Hay view from Castle

Hay view from Castle
Hay-on-Wye, Powys (formerly Breconshire), Wales. The "Town of Books" (and Vaughans!)

Sunday, September 2, 2018

A Visit to the Vaughan Home in Cusop, Church Cottage

Skipping dinner was no sacrifice for me. I had a car hire for just a few days. There was no gap in the tour schedule, so I just took off when I could. We were already in Merthyr, so I just headed over the Beacons past Brecon and on to the Wye, up the backside of Hay, and into Cusop Village.

The Cusop History Group had already provided some good evidence of the location of Cusop Green and the only house there in the 1830s is the only house there now, Church Cottage, across from the lower corner of St. Mary's churchyard. This is very likely where John and Elinor Vaughan lived in the 1810s-1820s. Several of their children were likely born there. Possibly, that included John Vaughan (1825) in my direct line of fathers' fathers.

Church Cottage, Cusop Green, Cusop, Herefordshire
I knocked on the door and asked the woman answering if I could take some pictures from the outside. She was busy fixing a meal but said that would be alright. I started snapping away, then a man came out of the house holding a framed picture. He was most helpful in explaining what he knew of the history of the house over the past 150 years.

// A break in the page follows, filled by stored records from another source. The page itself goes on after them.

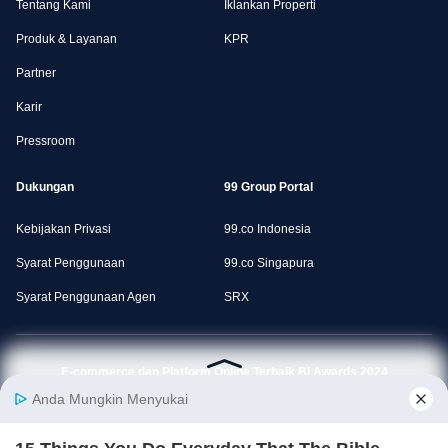
Tentang Kami
Iklankan Properti
Produk & Layanan
KPR
Partner
Karir
Pressroom
Dukungan
99 Group Portal
Kebijakan Privasi
99.co Indonesia
Syarat Penggunaan
99.co Singapura
Syarat Penggunaan Agen
SRX
E-commerce dan Platform Online Terbaik BI Awards 2024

He also explained what he was doing in restoration work. Much thanks to him!

The original house is the tallest part. There are now additions on both sides. The dormer windows are an extension of what may have been original low windows in the second level of the house. The house was originally two cottages apparently split with the side on the right a little bigger than the side on the left. The former door to the second, smaller cottage was on the side of the house. The outline of a former ground floor window of that smaller cottage can be seen in the stonework.

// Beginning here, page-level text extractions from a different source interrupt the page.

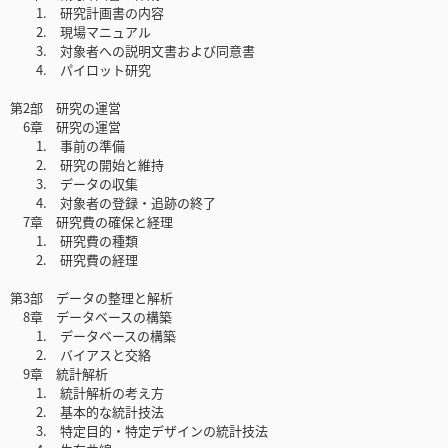
1. 研究計画書の内容
2. 現場マニュアル
3. 対象者への説明文書および同意書
4. パイロット研究
第2部 研究の運営
6章 研究の運営
1. 事前の準備
2. 研究の開始と維持
3. データの収集
4. 対象者の登録・追跡の終了
7章 研究費の確保と経理
1. 研究費の種類
2. 研究費の経理
第3部 データの整理と解析
8章 データベースの構築
1. データベースの構築
2. バイアスと交絡
9章 統計解析
1. 統計解析の考え方
2. 基本的な統計技法
3. 特定目的・特定デザインの統計技法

The stonework is original. The current owner has removed the white-painted cement covering that is common, and unfortunate, on these older, stone buildings. He explained that the stone and the mortar allowed the house to breathe. They are built on no foundation so the cement covering would cause dampness inside the house. His work is both aesthetically pleasing and environmentally sound.

Church Cottage, Cusop
The corner of Church Cottage and the North Gate into St. Mary's churchyard.
This would have been the area of Cusop Green, probably the lower portion of the churchyard.
And this is the gate I entered when I walked up for Easter Services last April.
Church Cottage from within St. Mary's Churchyard.
The current owner sent me another photo by email that I hesitate to show because the lurid details may detract from the story but every piece of evidence helps. Church Cottage appeared in history in 1921 as a supposed victim of arsenic poisoning was disinterred from St. Mary's churchyard across the road and the coffin transported into the cottage for a time. This was the infamous "Dandelion Murder" with a solicitor hanged on the circumstantial case of using arsenic purchased from a chemist supposedly for dandelion control but more likely to slowly poison his wife. Truth is more amazing than fiction as this incident has inspired many murder mysteries involving misappropriated arsenic from the gardening supplies.

CSI Cusop
As the current owner pointed out, this old photograph shows the house cemented over, the dormer additions are already in place, but the door to the second cottage on the side of the house is still functional and apparently adequate for a coffin. Note the family in the adjoining cottage peering out their door at the disturbing sight.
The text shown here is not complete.